Mái, passado um pôco, lá par'ceu. Toda jêtosa, a marafada, d'rêtinha que par'cia que tinha engolido o cabo da bassoira, com a cesta, tapada com um paninho branco com umas flores encarnadas qu' ela bordô q'ondo inda era soltêra, enfiada no braço.

Ê cá tamém nã 'tava mal. Com as minhas calças de bombazina amarela - nã havera de levar as sarrubeco p'a um sito daqueles - e o colete e a jaqueta do D'mingo. Só nã leví as correntes com o relójo d' alsebêra, que tive medo das perder lá p' àqueles charazes.

Pegamos na gente e fomos p'a trás de casa, ali p' ô largo da carrelêra, adonde os carros dã a volta. A m'lher pôs a cesta no chão e ali f'camos a olhar q'ondo é qu' o carro c'meçava a trabalhar.
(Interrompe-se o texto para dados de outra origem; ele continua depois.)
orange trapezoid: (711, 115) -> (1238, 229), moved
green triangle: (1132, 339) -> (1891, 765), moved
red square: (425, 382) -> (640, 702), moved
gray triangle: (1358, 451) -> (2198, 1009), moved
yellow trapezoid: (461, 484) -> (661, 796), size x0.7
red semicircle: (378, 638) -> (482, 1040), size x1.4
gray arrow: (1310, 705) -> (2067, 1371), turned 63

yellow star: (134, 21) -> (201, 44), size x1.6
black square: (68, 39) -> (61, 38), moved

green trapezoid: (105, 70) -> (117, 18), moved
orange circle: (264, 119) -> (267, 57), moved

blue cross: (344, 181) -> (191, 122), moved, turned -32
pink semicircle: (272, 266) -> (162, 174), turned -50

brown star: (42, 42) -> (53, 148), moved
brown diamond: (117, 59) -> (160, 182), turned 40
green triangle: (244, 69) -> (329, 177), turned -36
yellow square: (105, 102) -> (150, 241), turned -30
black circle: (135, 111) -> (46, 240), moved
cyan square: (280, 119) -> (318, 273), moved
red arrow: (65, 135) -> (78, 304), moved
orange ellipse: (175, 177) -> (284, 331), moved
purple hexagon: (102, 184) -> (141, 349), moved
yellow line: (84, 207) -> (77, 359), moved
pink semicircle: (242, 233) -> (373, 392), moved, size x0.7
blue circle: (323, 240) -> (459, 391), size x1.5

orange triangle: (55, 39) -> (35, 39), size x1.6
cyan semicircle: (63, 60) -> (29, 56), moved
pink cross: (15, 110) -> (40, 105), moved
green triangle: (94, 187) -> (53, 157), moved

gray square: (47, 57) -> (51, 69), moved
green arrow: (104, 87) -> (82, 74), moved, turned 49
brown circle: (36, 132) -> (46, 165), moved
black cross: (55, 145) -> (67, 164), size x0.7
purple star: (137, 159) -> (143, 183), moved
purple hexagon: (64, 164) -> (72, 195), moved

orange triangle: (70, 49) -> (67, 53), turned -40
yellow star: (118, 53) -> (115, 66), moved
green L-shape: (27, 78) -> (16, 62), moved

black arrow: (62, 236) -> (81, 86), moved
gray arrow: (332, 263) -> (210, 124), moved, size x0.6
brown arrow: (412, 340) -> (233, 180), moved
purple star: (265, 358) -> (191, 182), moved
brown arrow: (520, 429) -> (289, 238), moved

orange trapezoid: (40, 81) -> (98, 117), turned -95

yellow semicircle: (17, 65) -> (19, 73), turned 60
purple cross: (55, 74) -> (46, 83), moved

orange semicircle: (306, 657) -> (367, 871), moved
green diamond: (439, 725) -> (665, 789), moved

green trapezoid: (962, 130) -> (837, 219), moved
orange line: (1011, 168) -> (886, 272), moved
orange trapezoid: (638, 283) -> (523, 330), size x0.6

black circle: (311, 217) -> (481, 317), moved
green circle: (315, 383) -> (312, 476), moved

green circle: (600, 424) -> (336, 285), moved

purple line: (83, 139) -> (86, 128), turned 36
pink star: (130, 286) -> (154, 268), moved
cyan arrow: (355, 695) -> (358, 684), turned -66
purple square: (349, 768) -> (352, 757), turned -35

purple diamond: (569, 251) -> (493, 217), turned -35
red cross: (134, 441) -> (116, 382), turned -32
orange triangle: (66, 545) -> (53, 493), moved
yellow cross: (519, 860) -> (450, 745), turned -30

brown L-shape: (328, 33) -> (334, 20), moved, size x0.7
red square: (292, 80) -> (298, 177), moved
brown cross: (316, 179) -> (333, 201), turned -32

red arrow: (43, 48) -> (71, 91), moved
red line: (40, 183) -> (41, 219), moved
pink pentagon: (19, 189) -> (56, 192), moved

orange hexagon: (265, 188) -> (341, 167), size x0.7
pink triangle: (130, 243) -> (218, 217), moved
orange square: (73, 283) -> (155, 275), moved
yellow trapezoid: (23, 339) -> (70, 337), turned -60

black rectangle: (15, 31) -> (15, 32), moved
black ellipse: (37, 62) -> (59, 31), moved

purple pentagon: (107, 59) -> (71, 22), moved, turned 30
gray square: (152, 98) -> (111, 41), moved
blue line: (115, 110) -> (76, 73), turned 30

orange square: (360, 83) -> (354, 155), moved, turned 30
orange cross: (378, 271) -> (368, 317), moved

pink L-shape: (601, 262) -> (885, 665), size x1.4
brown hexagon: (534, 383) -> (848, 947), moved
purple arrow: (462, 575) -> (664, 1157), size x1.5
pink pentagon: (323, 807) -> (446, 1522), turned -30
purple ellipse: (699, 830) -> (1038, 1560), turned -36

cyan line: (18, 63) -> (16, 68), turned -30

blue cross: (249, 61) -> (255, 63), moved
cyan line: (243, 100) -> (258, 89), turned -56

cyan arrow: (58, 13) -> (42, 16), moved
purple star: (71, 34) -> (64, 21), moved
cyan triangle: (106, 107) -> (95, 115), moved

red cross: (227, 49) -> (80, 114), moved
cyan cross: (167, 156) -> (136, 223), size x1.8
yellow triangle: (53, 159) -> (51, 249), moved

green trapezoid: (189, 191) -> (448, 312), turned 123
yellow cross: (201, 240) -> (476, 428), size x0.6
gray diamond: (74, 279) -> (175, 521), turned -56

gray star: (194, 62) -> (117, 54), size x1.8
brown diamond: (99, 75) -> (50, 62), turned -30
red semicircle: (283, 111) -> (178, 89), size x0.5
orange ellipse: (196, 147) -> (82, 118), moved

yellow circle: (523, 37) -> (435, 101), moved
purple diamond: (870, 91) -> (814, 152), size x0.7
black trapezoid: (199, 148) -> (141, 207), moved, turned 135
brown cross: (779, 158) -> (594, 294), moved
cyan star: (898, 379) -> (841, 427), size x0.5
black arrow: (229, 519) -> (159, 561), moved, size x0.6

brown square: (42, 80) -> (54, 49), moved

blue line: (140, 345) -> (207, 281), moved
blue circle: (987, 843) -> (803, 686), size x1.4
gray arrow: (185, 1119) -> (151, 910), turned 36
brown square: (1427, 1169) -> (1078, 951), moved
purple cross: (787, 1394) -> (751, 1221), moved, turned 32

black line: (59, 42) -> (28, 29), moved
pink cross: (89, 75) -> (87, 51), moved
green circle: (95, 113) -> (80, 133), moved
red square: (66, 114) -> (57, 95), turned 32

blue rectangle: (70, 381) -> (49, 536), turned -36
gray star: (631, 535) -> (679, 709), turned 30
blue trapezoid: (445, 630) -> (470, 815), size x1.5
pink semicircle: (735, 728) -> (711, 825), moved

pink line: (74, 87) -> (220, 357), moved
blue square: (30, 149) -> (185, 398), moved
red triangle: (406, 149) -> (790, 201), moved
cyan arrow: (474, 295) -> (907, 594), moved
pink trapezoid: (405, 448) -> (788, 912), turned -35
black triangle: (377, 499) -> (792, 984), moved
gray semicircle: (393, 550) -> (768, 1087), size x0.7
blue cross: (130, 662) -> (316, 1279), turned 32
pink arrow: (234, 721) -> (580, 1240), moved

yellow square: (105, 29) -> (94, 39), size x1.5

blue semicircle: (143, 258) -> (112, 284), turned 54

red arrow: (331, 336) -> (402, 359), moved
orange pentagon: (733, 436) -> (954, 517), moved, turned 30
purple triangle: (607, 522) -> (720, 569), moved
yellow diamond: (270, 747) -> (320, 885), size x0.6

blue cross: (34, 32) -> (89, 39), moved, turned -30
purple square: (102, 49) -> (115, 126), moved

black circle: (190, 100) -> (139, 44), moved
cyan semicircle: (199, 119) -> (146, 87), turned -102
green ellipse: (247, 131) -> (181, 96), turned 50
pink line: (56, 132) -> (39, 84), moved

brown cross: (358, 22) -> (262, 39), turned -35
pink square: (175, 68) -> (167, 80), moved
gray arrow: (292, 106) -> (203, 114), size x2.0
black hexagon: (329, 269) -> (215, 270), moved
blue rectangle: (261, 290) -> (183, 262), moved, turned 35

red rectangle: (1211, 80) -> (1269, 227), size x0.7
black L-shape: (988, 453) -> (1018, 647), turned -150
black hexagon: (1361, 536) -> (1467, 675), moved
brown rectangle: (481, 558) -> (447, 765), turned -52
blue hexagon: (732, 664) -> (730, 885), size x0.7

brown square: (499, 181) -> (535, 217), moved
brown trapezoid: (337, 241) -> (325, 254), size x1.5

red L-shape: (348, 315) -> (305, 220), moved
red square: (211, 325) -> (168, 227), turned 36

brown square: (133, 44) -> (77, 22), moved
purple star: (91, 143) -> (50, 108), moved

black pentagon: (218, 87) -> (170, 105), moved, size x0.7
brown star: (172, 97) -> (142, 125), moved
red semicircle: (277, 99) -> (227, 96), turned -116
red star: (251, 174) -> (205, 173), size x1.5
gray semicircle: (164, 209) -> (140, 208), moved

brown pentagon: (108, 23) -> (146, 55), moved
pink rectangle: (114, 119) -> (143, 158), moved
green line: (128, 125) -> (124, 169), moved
O tempo 'tava fresquinho, corria uma arajazinha ali do norte, mái 'tava sol. Uma bela manhã, qu'ê nã gosto munto do calor.

Lá vieram eles, comprimentos e más comprimentos, traziam já o carro quái chêo com eles e a trugia que lá tinham posto, mái lá s' ajêtamos p' ali de qualquer manêra. O Zé Manel e o pai, à frente. A c'mad'e C'stóida, a minha Maria e ê cá, atrás.

O carréco é pequenalho, até quái que roçava no chão. O Zé manel vai p' a arrencar, aquilo era de ladêra acima, vi'-se empeçado com aquilo. Inda o dêxô ir abaxo duas vezes. Ê, com aquilo tudo, inda quái que tive cagaiço de nã se dar ido todos.

Mái, lá se foi. 'Tá bem que, q'ondo panhava uma ladêra más empinada, o carrinho fazia uma urrada e dêtava um torno de fumo que par'cia um trector, más, em men's de nada, chegô-se à P'rtela do Estiêro.

- Ó Zé Manel, apara lá 'í um coisinho. - Diss'-l' ê cá, pensando numa aguardente q' uma vez tinha b'bido lá na venda da P'rtela.

Ele aparô e entramos os três. As m'lheres nã q'seram ir. Cada um b'beu um calcezinho dela e o Zé Manel tamém quis um café, qu' ele já 'tá ac'st'mado a isso e d's que nã dá abrido os olhos se nã b'ber logo um café de manhã.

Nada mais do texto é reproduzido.